• [Task instructions]: Where the word "indicator" occurs in a line of the listing, please copy the line.

• [Supplied data]:
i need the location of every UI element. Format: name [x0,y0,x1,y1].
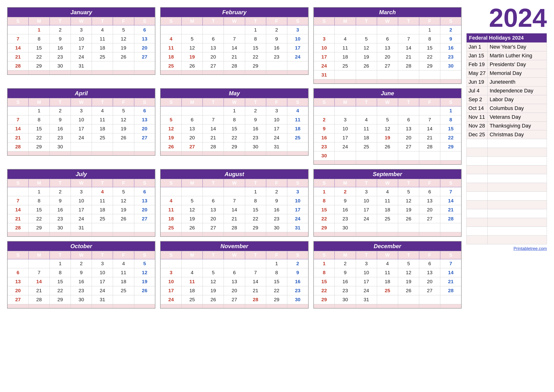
calendar-day[interactable]: 28 [224,223,245,232]
calendar-day[interactable]: 18 [160,214,181,223]
calendar-day[interactable]: 24 [335,142,356,151]
calendar-day[interactable]: 24 [356,286,377,295]
calendar-day[interactable]: 13 [377,43,398,52]
calendar-day[interactable]: 15 [28,124,49,133]
calendar-day[interactable]: 24 [71,52,92,61]
calendar-day[interactable]: 3 [356,259,377,268]
calendar-day[interactable]: 24 [71,133,92,142]
calendar-day[interactable]: 6 [377,34,398,43]
calendar-day[interactable]: 3 [160,268,181,277]
calendar-day[interactable]: 12 [113,115,134,124]
calendar-day[interactable]: 7 [440,259,461,268]
calendar-day[interactable]: 30 [245,142,266,151]
calendar-day[interactable]: 27 [134,214,155,223]
calendar-day[interactable]: 24 [92,286,113,295]
calendar-day[interactable]: 1 [440,106,461,115]
calendar-day[interactable]: 25 [160,61,181,70]
calendar-day[interactable]: 12 [182,43,203,52]
calendar-day[interactable]: 9 [335,196,356,205]
calendar-day[interactable]: 8 [314,196,335,205]
calendar-day[interactable]: 14 [7,205,28,214]
calendar-day[interactable]: 7 [224,196,245,205]
calendar-day[interactable]: 10 [356,196,377,205]
calendar-day[interactable]: 22 [266,286,287,295]
calendar-day[interactable]: 5 [113,187,134,196]
calendar-day[interactable]: 19 [356,52,377,61]
calendar-day[interactable]: 1 [224,106,245,115]
calendar-day[interactable]: 9 [49,196,71,205]
calendar-day[interactable]: 28 [419,142,440,151]
calendar-day[interactable]: 21 [224,214,245,223]
calendar-day[interactable]: 17 [314,52,335,61]
calendar-day[interactable]: 16 [287,277,308,286]
calendar-day[interactable]: 10 [92,268,113,277]
calendar-day[interactable]: 9 [335,268,356,277]
calendar-day[interactable]: 3 [287,25,308,34]
calendar-day[interactable]: 16 [266,205,287,214]
calendar-day[interactable]: 10 [287,34,308,43]
calendar-day[interactable]: 10 [287,196,308,205]
calendar-day[interactable]: 18 [377,277,398,286]
calendar-day[interactable]: 4 [92,187,113,196]
calendar-day[interactable]: 20 [134,205,155,214]
calendar-day[interactable]: 23 [287,286,308,295]
calendar-day[interactable]: 3 [356,187,377,196]
calendar-day[interactable]: 1 [419,25,440,34]
calendar-day[interactable]: 6 [134,25,155,34]
calendar-day[interactable]: 19 [398,277,419,286]
calendar-day[interactable]: 28 [28,295,49,304]
calendar-day[interactable]: 20 [377,52,398,61]
calendar-day[interactable]: 15 [28,43,49,52]
calendar-day[interactable]: 13 [398,124,419,133]
calendar-day[interactable]: 12 [113,196,134,205]
calendar-day[interactable]: 30 [71,295,92,304]
calendar-day[interactable]: 17 [356,277,377,286]
calendar-day[interactable]: 9 [71,268,92,277]
calendar-day[interactable]: 21 [398,52,419,61]
calendar-day[interactable]: 13 [419,196,440,205]
calendar-day[interactable]: 12 [160,124,181,133]
calendar-day[interactable]: 6 [398,115,419,124]
calendar-day[interactable]: 29 [266,295,287,304]
calendar-day[interactable]: 2 [266,187,287,196]
calendar-day[interactable]: 29 [314,223,335,232]
calendar-day[interactable]: 5 [160,115,181,124]
calendar-day[interactable]: 6 [419,187,440,196]
calendar-day[interactable]: 9 [440,34,461,43]
calendar-day[interactable]: 27 [224,295,245,304]
calendar-day[interactable]: 14 [398,43,419,52]
calendar-day[interactable]: 7 [419,115,440,124]
calendar-day[interactable]: 23 [49,133,71,142]
calendar-day[interactable]: 3 [287,187,308,196]
calendar-day[interactable]: 25 [92,133,113,142]
calendar-day[interactable]: 23 [335,214,356,223]
calendar-day[interactable]: 16 [49,43,71,52]
calendar-day[interactable]: 8 [245,34,266,43]
calendar-day[interactable]: 27 [398,142,419,151]
calendar-day[interactable]: 24 [71,214,92,223]
calendar-day[interactable]: 9 [266,34,287,43]
calendar-day[interactable]: 1 [49,259,71,268]
calendar-day[interactable]: 29 [28,223,49,232]
calendar-day[interactable]: 22 [28,214,49,223]
calendar-day[interactable]: 31 [314,70,335,79]
calendar-day[interactable]: 30 [49,223,71,232]
calendar-day[interactable]: 10 [71,196,92,205]
calendar-day[interactable]: 24 [356,214,377,223]
calendar-day[interactable]: 18 [113,277,134,286]
calendar-day[interactable]: 28 [203,142,224,151]
calendar-day[interactable]: 6 [7,268,28,277]
calendar-day[interactable]: 17 [71,43,92,52]
calendar-day[interactable]: 9 [287,268,308,277]
calendar-day[interactable]: 7 [203,115,224,124]
calendar-day[interactable]: 27 [7,295,28,304]
calendar-day[interactable]: 18 [160,52,181,61]
calendar-day[interactable]: 14 [224,205,245,214]
calendar-day[interactable]: 22 [49,286,71,295]
calendar-day[interactable]: 11 [377,196,398,205]
calendar-day[interactable]: 11 [287,115,308,124]
calendar-day[interactable]: 26 [182,61,203,70]
calendar-day[interactable]: 11 [160,43,181,52]
calendar-day[interactable]: 31 [71,223,92,232]
calendar-day[interactable]: 25 [182,295,203,304]
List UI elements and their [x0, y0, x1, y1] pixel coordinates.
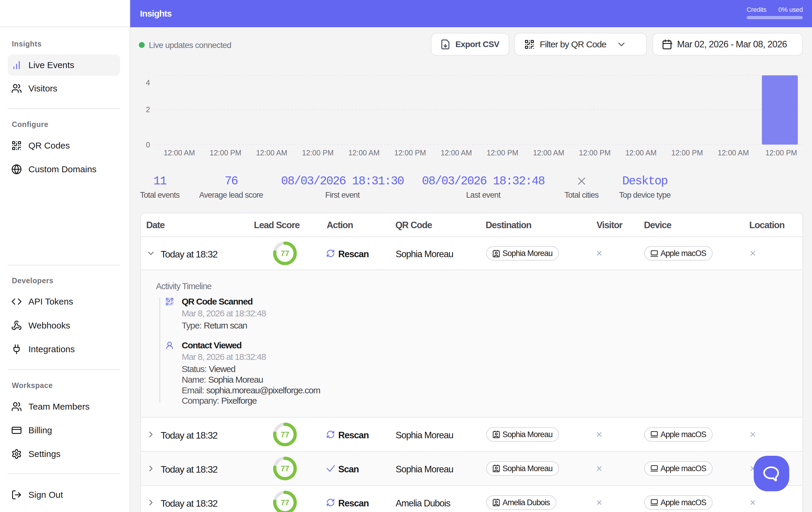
- svg-text:12:00 PM: 12:00 PM: [302, 148, 334, 157]
- svg-text:12:00 PM: 12:00 PM: [579, 148, 610, 157]
- svg-text:12:00 PM: 12:00 PM: [487, 148, 518, 157]
- svg-text:77: 77: [281, 430, 289, 439]
- svg-text:0: 0: [146, 141, 150, 149]
- svg-text:12:00 PM: 12:00 PM: [765, 148, 797, 157]
- svg-text:2: 2: [146, 105, 150, 114]
- svg-text:12:00 AM: 12:00 AM: [718, 148, 749, 157]
- svg-text:4: 4: [146, 79, 150, 87]
- svg-text:12:00 AM: 12:00 AM: [256, 148, 287, 157]
- svg-text:12:00 AM: 12:00 AM: [625, 148, 657, 157]
- svg-text:77: 77: [281, 498, 289, 507]
- svg-text:12:00 PM: 12:00 PM: [209, 148, 241, 157]
- svg-text:77: 77: [281, 464, 289, 473]
- svg-text:12:00 PM: 12:00 PM: [394, 148, 426, 157]
- svg-text:12:00 AM: 12:00 AM: [348, 148, 380, 157]
- svg-text:12:00 AM: 12:00 AM: [533, 148, 564, 157]
- svg-text:12:00 PM: 12:00 PM: [671, 148, 703, 157]
- svg-text:12:00 AM: 12:00 AM: [164, 148, 195, 157]
- svg-text:77: 77: [281, 249, 289, 258]
- svg-text:12:00 AM: 12:00 AM: [441, 148, 472, 157]
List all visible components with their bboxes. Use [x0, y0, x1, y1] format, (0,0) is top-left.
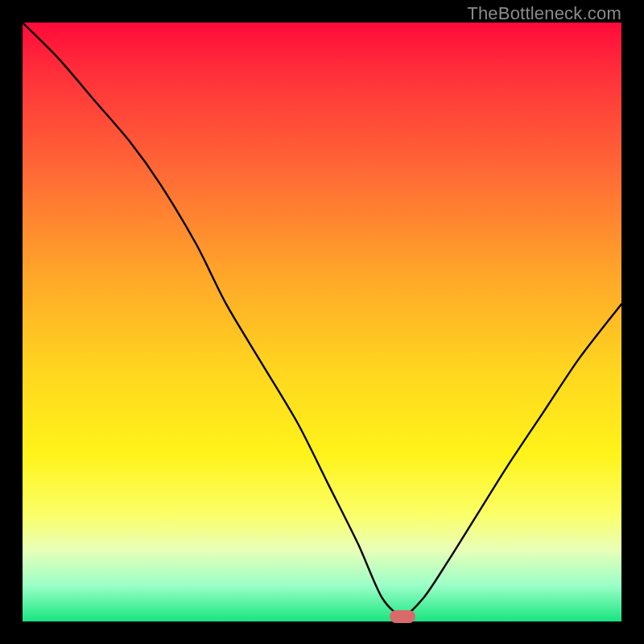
- watermark-text: TheBottleneck.com: [467, 3, 621, 24]
- chart-frame: TheBottleneck.com: [0, 0, 644, 644]
- optimal-marker: [390, 610, 415, 623]
- bottleneck-curve: [23, 23, 621, 621]
- chart-plot-area: [23, 23, 621, 621]
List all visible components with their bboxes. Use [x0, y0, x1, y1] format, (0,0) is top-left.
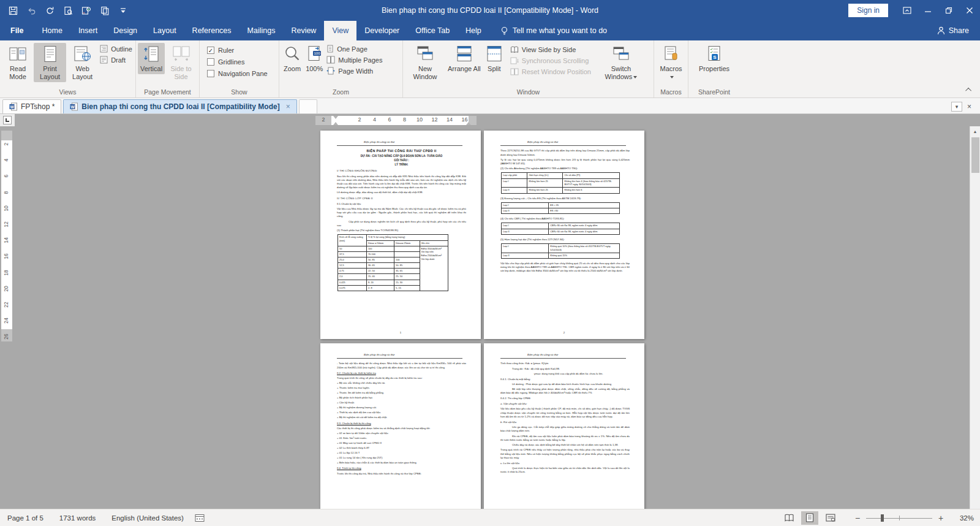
draft-button[interactable]: Draft [100, 56, 132, 64]
tab-view[interactable]: View [324, 21, 356, 40]
tab-references[interactable]: References [184, 21, 239, 40]
horizontal-ruler[interactable]: 2246810121416 [315, 116, 477, 125]
first-line-indent-marker[interactable] [333, 116, 338, 119]
approve-stamp-icon[interactable] [81, 5, 92, 16]
zoom-100-button[interactable]: 100 100% [303, 43, 325, 74]
new-window-button[interactable]: New Window [405, 43, 445, 82]
doc-block-b: + 01 Xitéc 5m³ tưới nước. [337, 436, 466, 440]
titlebar-controls: Sign in [848, 0, 980, 21]
close-tab-bar-icon[interactable]: × [967, 102, 971, 111]
redo-icon[interactable] [44, 5, 55, 16]
document-page-4[interactable]: Biện pháp thi công rải thửTính theo công… [484, 343, 644, 509]
document-page-3[interactable]: Biện pháp thi công rải thử- Toàn bộ vật … [320, 343, 481, 509]
tell-me-box[interactable]: Tell me what you want to do [500, 21, 607, 40]
outline-button[interactable]: Outline [100, 45, 132, 53]
sign-in-button[interactable]: Sign in [848, 4, 888, 17]
ruler-number: 26 [3, 332, 10, 341]
tab-mailings[interactable]: Mailings [239, 21, 284, 40]
ribbon-tab-bar: File Home Insert Design Layout Reference… [0, 21, 980, 40]
tab-list-dropdown-icon[interactable]: ▾ [951, 102, 962, 112]
zoom-out-button[interactable]: − [853, 513, 862, 523]
right-indent-marker[interactable] [466, 122, 471, 125]
tab-design[interactable]: Design [105, 21, 145, 40]
doc-block-b: + Thước kiểm tra mui luyện. [337, 386, 466, 390]
customize-qat-icon[interactable] [118, 5, 129, 16]
new-tab-stub[interactable] [299, 99, 317, 113]
print-layout-button[interactable]: Print Layout [34, 43, 66, 82]
zoom-percentage[interactable]: 32% [951, 514, 974, 522]
doc-block-b: + Thước 3m để kiểm tra độ bằng phẳng. [337, 391, 466, 395]
tab-review[interactable]: Review [283, 21, 324, 40]
doc-tab-bien-phap[interactable]: W Bien phap thi cong thu CPDD loai II [C… [63, 99, 296, 113]
document-canvas[interactable]: 2468101214161820222426 Biện pháp thi côn… [0, 126, 980, 509]
ribbon-display-options-icon[interactable] [897, 0, 918, 21]
vertical-ruler[interactable]: 2468101214161820222426 [1, 131, 12, 341]
read-mode-button[interactable]: Read Mode [2, 43, 34, 82]
tab-office-tab[interactable]: Office Tab [407, 21, 458, 40]
arrange-all-button[interactable]: Arrange All [445, 43, 483, 74]
doc-table-cell: Loại II [502, 188, 527, 193]
word-count[interactable]: 1731 words [59, 514, 96, 522]
tab-home[interactable]: Home [34, 21, 70, 40]
gridlines-checkbox[interactable]: Gridlines [207, 58, 268, 66]
web-layout-button[interactable]: Web Layout [66, 43, 99, 82]
close-button[interactable] [959, 0, 980, 21]
tab-layout[interactable]: Layout [145, 21, 184, 40]
page-indicator[interactable]: Page 1 of 5 [7, 514, 43, 522]
tab-help[interactable]: Help [458, 21, 489, 40]
document-page-1[interactable]: Biện pháp thi công rải thửBIỆN PHÁP THI … [320, 131, 481, 339]
ribbon-group-views: Read Mode Print Layout Web Layout [0, 40, 136, 97]
doc-tab-fptshop[interactable]: W FPTshop * [2, 99, 61, 113]
restore-button[interactable] [938, 0, 959, 21]
vertical-button[interactable]: Vertical [138, 43, 165, 74]
minimize-button[interactable] [918, 0, 938, 21]
web-layout-view-button[interactable] [822, 511, 839, 525]
multiple-pages-button[interactable]: Multiple Pages [326, 56, 382, 64]
doc-block-pi: Khi rải CPĐĐ, độ ẩm của vật liệu luôn ph… [500, 435, 630, 442]
ruler-number: 6 [386, 116, 393, 123]
doc-block-b: + 01 Máy san tự hành để san CPĐD II [337, 441, 466, 445]
switch-windows-button[interactable]: Switch Windows [601, 43, 641, 82]
undo-icon[interactable] [26, 5, 37, 16]
ribbon-group-label: Macros [654, 88, 688, 97]
hanging-indent-marker[interactable] [333, 122, 338, 125]
macros-button[interactable]: Macros [656, 43, 686, 82]
print-layout-view-button[interactable] [801, 511, 818, 525]
scroll-up-icon[interactable]: ▲ [970, 126, 980, 136]
read-mode-view-button[interactable] [780, 511, 797, 525]
zoom-slider-thumb[interactable] [881, 514, 884, 522]
save-icon[interactable] [7, 5, 18, 16]
page-width-button[interactable]: Page Width [326, 67, 382, 75]
ruler-corner [0, 114, 15, 126]
zoom-in-button[interactable]: + [936, 513, 946, 523]
language-indicator[interactable]: English (United States) [111, 514, 184, 522]
vertical-scrollbar[interactable]: ▲ [970, 126, 980, 509]
document-page-2[interactable]: Biện pháp thi công rải thửTheo 22TCN251-… [484, 131, 644, 339]
tab-insert[interactable]: Insert [70, 21, 105, 40]
view-side-by-side-button[interactable]: View Side by Side [510, 46, 591, 53]
ruler-checkbox[interactable]: ✓ Ruler [207, 47, 268, 54]
tab-file[interactable]: File [0, 21, 34, 40]
navigation-pane-checkbox[interactable]: Navigation Pane [207, 70, 268, 77]
scrollbar-thumb[interactable] [971, 137, 979, 173]
print-preview-icon[interactable] [62, 5, 74, 16]
doc-block-table: Loại ICBR≥ 80 với K= 98, ngâm nước 4 ngà… [501, 223, 620, 234]
properties-button[interactable]: S Properties [696, 43, 732, 74]
doc-table-cell: Không lớn hơn 4 (theo thông báo số 425/T… [563, 178, 620, 188]
close-tab-icon[interactable]: × [286, 102, 290, 111]
zoom-button[interactable]: Zoom [281, 43, 303, 74]
doc-block-pi: Cấp phối sử dụng được nghiền tới kích cỡ… [337, 220, 466, 227]
ruler-number: 8 [3, 188, 10, 197]
share-button[interactable]: Share [937, 21, 980, 40]
one-page-button[interactable]: One Page [326, 45, 382, 53]
doc-block-hdr: Biện pháp thi công rải thử [337, 140, 462, 146]
zoom-slider[interactable] [866, 514, 932, 522]
properties-icon: S [706, 44, 722, 64]
tab-developer[interactable]: Developer [356, 21, 407, 40]
split-button[interactable]: Split [483, 43, 505, 74]
collapse-ribbon-button[interactable] [964, 85, 974, 94]
copy-pages-icon[interactable] [99, 5, 110, 16]
person-icon [937, 26, 945, 35]
tab-stop-selector[interactable] [3, 116, 12, 124]
macro-record-icon[interactable] [195, 514, 205, 522]
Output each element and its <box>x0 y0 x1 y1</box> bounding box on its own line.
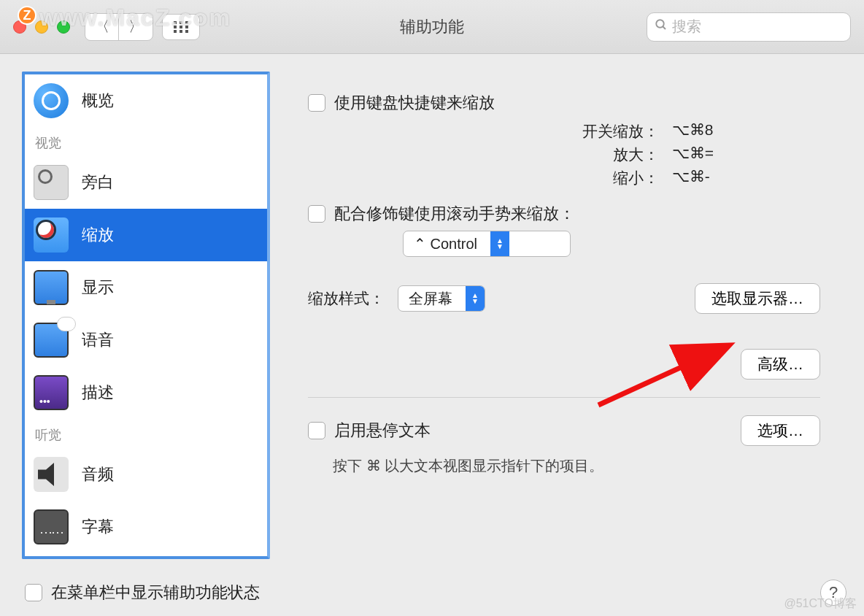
sidebar-item-label: 语音 <box>82 329 114 351</box>
svg-rect-6 <box>174 30 177 33</box>
modifier-key-dropdown[interactable]: ⌃ Control ▲▼ <box>403 231 571 257</box>
options-button[interactable]: 选项… <box>741 415 820 446</box>
sidebar-item-label: 缩放 <box>82 224 114 246</box>
nav-back-button[interactable]: 〈 <box>85 14 119 40</box>
svg-rect-5 <box>185 26 188 28</box>
hover-text-label: 启用悬停文本 <box>334 420 431 442</box>
divider <box>308 397 820 398</box>
audio-icon <box>34 457 69 492</box>
search-field[interactable] <box>647 12 851 42</box>
zoom-in-label: 放大： <box>476 145 659 165</box>
scroll-gesture-row: 配合修饰键使用滚动手势来缩放： <box>308 203 820 225</box>
menubar-status-checkbox[interactable] <box>25 584 42 601</box>
sidebar-item-voiceover[interactable]: 旁白 <box>25 156 267 209</box>
sidebar-item-audio[interactable]: 音频 <box>25 448 267 501</box>
fullscreen-window-button[interactable] <box>57 20 70 34</box>
sidebar[interactable]: 概览 视觉 旁白 缩放 显示 语音 描述 听觉 音频 字幕 <box>22 72 270 559</box>
content-area: 概览 视觉 旁白 缩放 显示 语音 描述 听觉 音频 字幕 <box>0 54 864 566</box>
use-shortcuts-row: 使用键盘快捷键来缩放 <box>308 92 820 114</box>
sidebar-section-hearing: 听觉 <box>25 419 267 448</box>
svg-line-10 <box>663 26 666 29</box>
footer: 在菜单栏中显示辅助功能状态 ? <box>25 580 846 606</box>
svg-rect-7 <box>180 30 182 33</box>
accessibility-icon <box>34 83 69 118</box>
sidebar-item-speech[interactable]: 语音 <box>25 314 267 366</box>
svg-rect-1 <box>180 21 182 24</box>
svg-rect-8 <box>185 30 188 33</box>
nav-back-forward: 〈 〉 <box>85 13 153 41</box>
sidebar-item-label: 概览 <box>82 90 114 112</box>
svg-rect-4 <box>180 26 182 28</box>
toolbar: 〈 〉 辅助功能 <box>0 0 864 54</box>
sidebar-item-label: 描述 <box>82 382 114 404</box>
sidebar-item-label: 字幕 <box>82 516 114 538</box>
sidebar-item-captions[interactable]: 字幕 <box>25 501 267 553</box>
sidebar-item-overview[interactable]: 概览 <box>25 74 267 127</box>
descriptions-icon <box>34 375 69 410</box>
svg-point-9 <box>656 20 664 28</box>
window-title: 辅助功能 <box>400 16 464 38</box>
use-shortcuts-checkbox[interactable] <box>308 94 325 112</box>
show-all-button[interactable] <box>162 14 200 40</box>
search-icon <box>655 18 668 35</box>
svg-rect-0 <box>174 21 177 24</box>
sidebar-item-label: 旁白 <box>82 172 114 193</box>
scroll-gesture-label: 配合修饰键使用滚动手势来缩放： <box>334 203 575 225</box>
svg-rect-3 <box>174 26 177 28</box>
sidebar-section-vision: 视觉 <box>25 127 267 156</box>
toggle-zoom-value: ⌥⌘8 <box>672 121 820 142</box>
svg-rect-2 <box>185 21 188 24</box>
settings-pane: 使用键盘快捷键来缩放 开关缩放： ⌥⌘8 放大： ⌥⌘= 缩小： ⌥⌘- 配合修… <box>286 72 842 559</box>
hover-text-checkbox[interactable] <box>308 422 325 439</box>
toggle-zoom-label: 开关缩放： <box>476 121 659 142</box>
chevron-updown-icon: ▲▼ <box>490 231 509 256</box>
minimize-window-button[interactable] <box>35 20 48 34</box>
window-controls <box>13 20 70 34</box>
hover-text-hint: 按下 ⌘ 以大文本视图显示指针下的项目。 <box>333 456 820 476</box>
sidebar-item-label: 显示 <box>82 277 114 299</box>
zoom-style-label: 缩放样式： <box>308 288 385 309</box>
choose-display-button[interactable]: 选取显示器… <box>695 283 820 314</box>
shortcut-list: 开关缩放： ⌥⌘8 放大： ⌥⌘= 缩小： ⌥⌘- <box>476 121 820 188</box>
grid-icon <box>174 21 188 33</box>
help-button[interactable]: ? <box>820 580 846 606</box>
zoom-style-value: 全屏幕 <box>398 289 466 309</box>
advanced-button[interactable]: 高级… <box>741 349 820 380</box>
scroll-gesture-checkbox[interactable] <box>308 205 325 223</box>
sidebar-item-label: 音频 <box>82 463 114 485</box>
speech-icon <box>34 323 69 358</box>
nav-forward-button[interactable]: 〉 <box>119 14 153 40</box>
captions-icon <box>34 509 69 544</box>
display-icon <box>34 270 69 305</box>
zoom-icon <box>34 217 69 253</box>
zoom-out-value: ⌥⌘- <box>672 168 820 188</box>
menubar-status-label: 在菜单栏中显示辅助功能状态 <box>51 582 260 604</box>
modifier-key-value: ⌃ Control <box>404 235 490 253</box>
search-input[interactable] <box>672 18 857 35</box>
use-shortcuts-label: 使用键盘快捷键来缩放 <box>334 92 495 114</box>
sidebar-item-descriptions[interactable]: 描述 <box>25 366 267 419</box>
zoom-style-dropdown[interactable]: 全屏幕 ▲▼ <box>398 285 485 312</box>
sidebar-item-display[interactable]: 显示 <box>25 261 267 314</box>
close-window-button[interactable] <box>13 20 26 34</box>
sidebar-item-zoom[interactable]: 缩放 <box>25 209 267 261</box>
zoom-out-label: 缩小： <box>476 168 659 188</box>
voiceover-icon <box>34 165 69 200</box>
zoom-in-value: ⌥⌘= <box>672 145 820 165</box>
chevron-updown-icon: ▲▼ <box>466 286 485 311</box>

• [Written solution]:
page-indicator[interactable]: Page 1 of 5 [7, 514, 43, 522]
language-indicator[interactable]: English (United States) [111, 514, 184, 522]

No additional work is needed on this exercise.